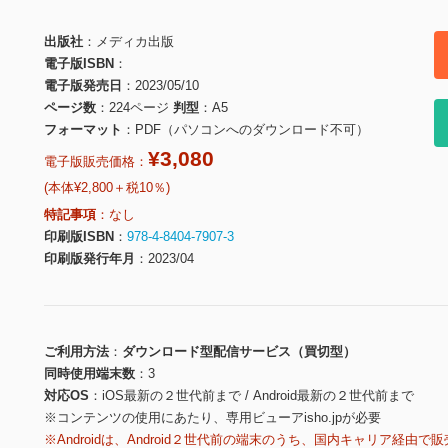
出版社
メディカ出版
電子版ISBN
電子版発売日
2023/05/10
ページ数
224ページ
判型
A5
フォーマット
PDF（パソコンへのダウンロード不可）
¥3,080
電子版販売価格：
(本体¥2,800＋税10％)
特記事項
なし
印刷版ISBN
978-4-8404-7907-3
印刷版発行年月
2023/04
ご利用方法
ダウンロード型配信サービス（買切型）
同時使用端末数
3
対応OS
iOS最新の２世代前まで / Android最新の２世代前まで
※コンテンツの使用にあたり、専用ビューアisho.jpが必要
※Androidは、Android２世代前の端末のうち、国内キャリア経由で販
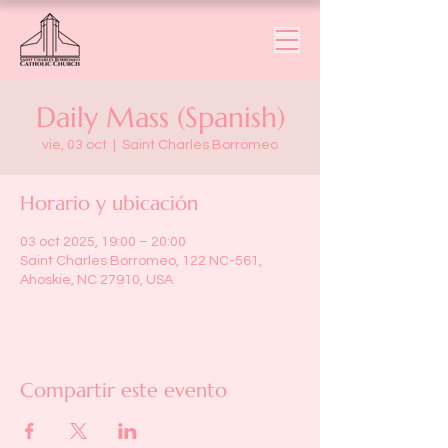
Daily Mass (Spanish)
vie, 03 oct
  |  
Saint Charles Borromeo
Horario y ubicación
03 oct 2025, 19:00 – 20:00
Saint Charles Borromeo, 122 NC-561,
Ahoskie, NC 27910, USA
Compartir este evento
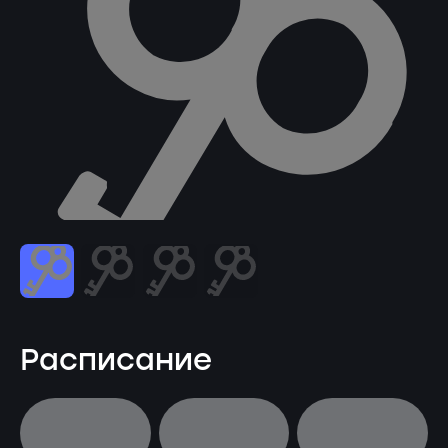
Расписание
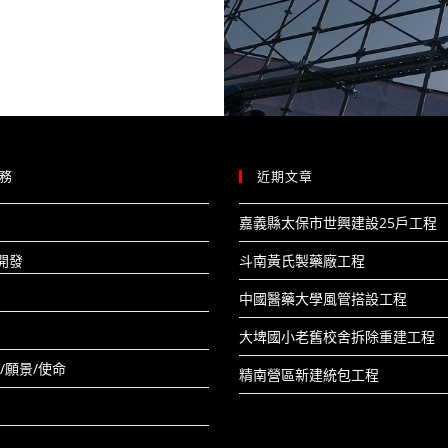
務
近期文章
嘉義縣太保市世興建設25戶工程​
開發
斗南黃氏製藥廠工程​
中國醫藥大學風管搭設工程​
大埤國小老舊校舍拆除重建工程​
/願景/使命
精南營區新建統包工程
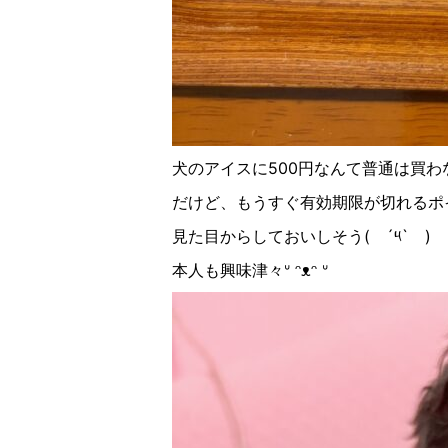
犬のアイスに500円なんて普通は買わ
だけど、もうすぐ有効期限が切れるポイ
見た目からしておいしそう(
´
༥
`
)
本人も興味津々
ᐡ
ᵔᴥᵔ
ᐡ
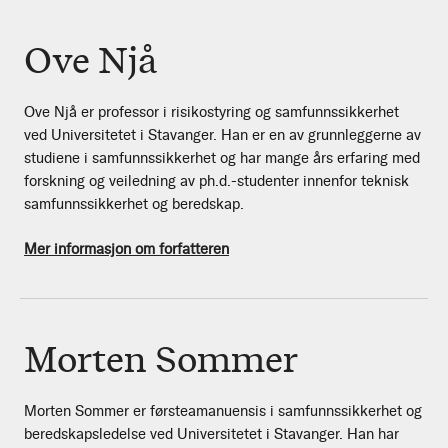
Ove Njå
Ove Njå er professor i risikostyring og samfunnssikkerhet
ved Universitetet i Stavanger. Han er en av grunnleggerne av
studiene i samfunnssikkerhet og har mange års erfaring med
forskning og veiledning av ph.d.-studenter innenfor teknisk
samfunnssikkerhet og beredskap.
Mer informasjon om forfatteren
Morten Sommer
Morten Sommer er førsteamanuensis i samfunnssikkerhet og
beredskapsledelse ved Universitetet i Stavanger. Han har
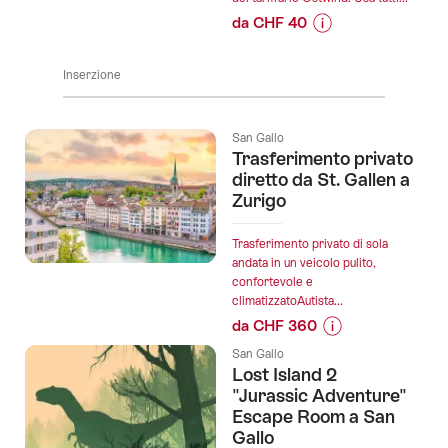
Escape
da CHF 40
Room
Informazioni
San
sul
Gallo":
Inserzione
prezzo
dell’offerta
"Carta
San Gallo
giornaliera
Trasferimento privato
per
diretto da St. Gallen a
tutte
Zurigo
le
zone
Trasferimento privato di sola
nel
andata in un veicolo pulito,
confortevole e
tariffario
climatizzatoAutista...
Ostwind":
da CHF 360
Informazioni
San Gallo
sul
Lost Island 2
prezzo
"Jurassic Adventure"
dell’offerta
Escape Room a San
Gallo
"Trasferimento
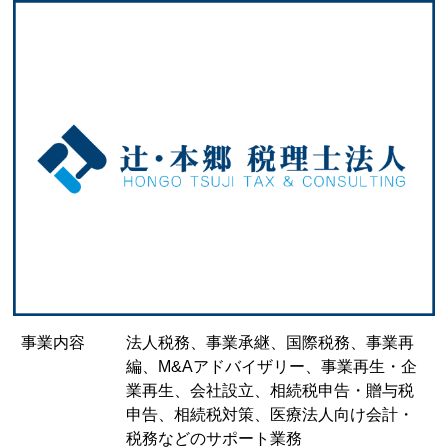
事業内容
法人税務、事業承継、国際税務、事業再
編、M&Aアドバイザリー、事業再生・企
業再生、会社設立、相続税申告・贈与税
申告、相続税対策、医療法人向け会計・
税務などのサポート業務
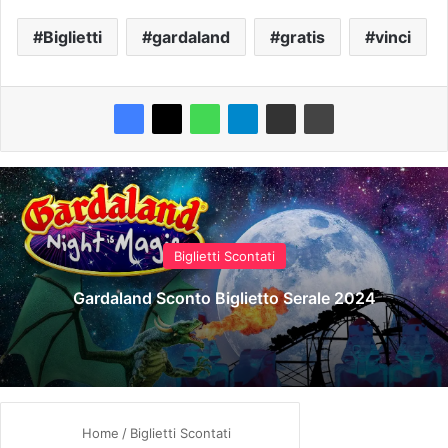
Biglietti
gardaland
gratis
vinci
Biglietti Scontati
Gardaland Sconto Biglietto Serale 2024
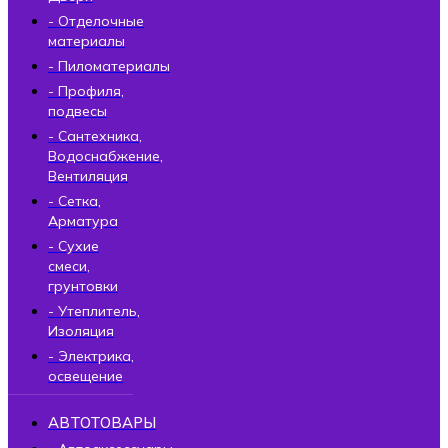
- Отделочные
материалы
- Пиломатериалы
- Профиля,
подвесы
- Сантехника,
Водоснабжение,
Вентиляция
- Сетка,
Арматура
- Сухие
смеси,
грунтовки
- Утеплитель,
Изоляция
- Электрика,
освещение
АВТОТОВАРЫ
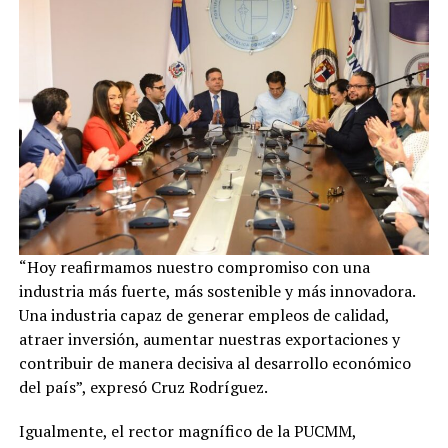
“Hoy reafirmamos nuestro compromiso con una
industria más fuerte, más sostenible y más innovadora.
Una industria capaz de generar empleos de calidad,
atraer inversión, aumentar nuestras exportaciones y
contribuir de manera decisiva al desarrollo económico
del país”, expresó Cruz Rodríguez.
Igualmente, el rector magnífico de la PUCMM,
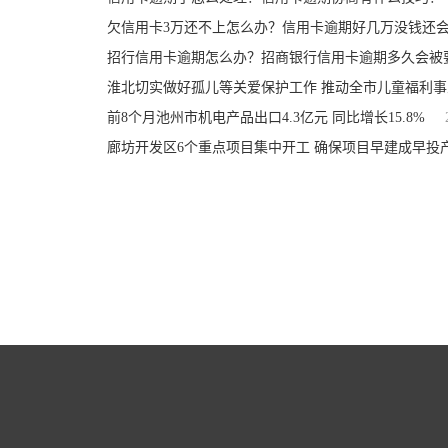
欠信用卡3万还不上怎么办？信用卡逾期好几万没钱还
招行信用卡逾期怎么办？招商银行信用卡逾期多久会被
淮北切实做好孤儿等关爱保护工作 推动全市儿童福利
前8个月池州市机电产品出口4.3亿元 同比增长15.8%
廊坊开发区6个重点项目集中开工 确保项目早建成早投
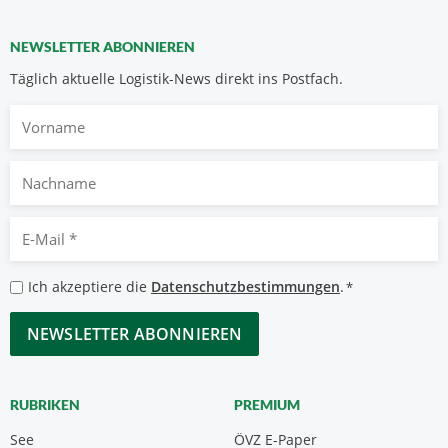
NEWSLETTER ABONNIEREN
Täglich aktuelle Logistik-News direkt ins Postfach.
Vorname
Nachname
E-
Mail
*
Datenschutzbestimmungen
Ich akzeptiere die
Datenschutzbestimmungen
.
*
*
CAPTCHA
RUBRIKEN
PREMIUM
See
ÖVZ E-Paper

********************

Restate the lines above from the one containing "vie, 03 oct" through the one containing "大埤國小老舊校舍拆除重建工程​", inclusive, exactly and without pictures.

vie, 03 oct
  |  
Saint Charles Borromeo
Horario y ubicación
03 oct 2025, 19:00 – 20:00
Saint Charles Borromeo, 122 NC-561,
Ahoskie, NC 27910, USA
Compartir este evento
Расписание
務
近期文章
嘉義縣太保市世興建設25戶工程​
開發
斗南黃氏製藥廠工程​
中國醫藥大學風管搭設工程​
大埤國小老舊校舍拆除重建工程​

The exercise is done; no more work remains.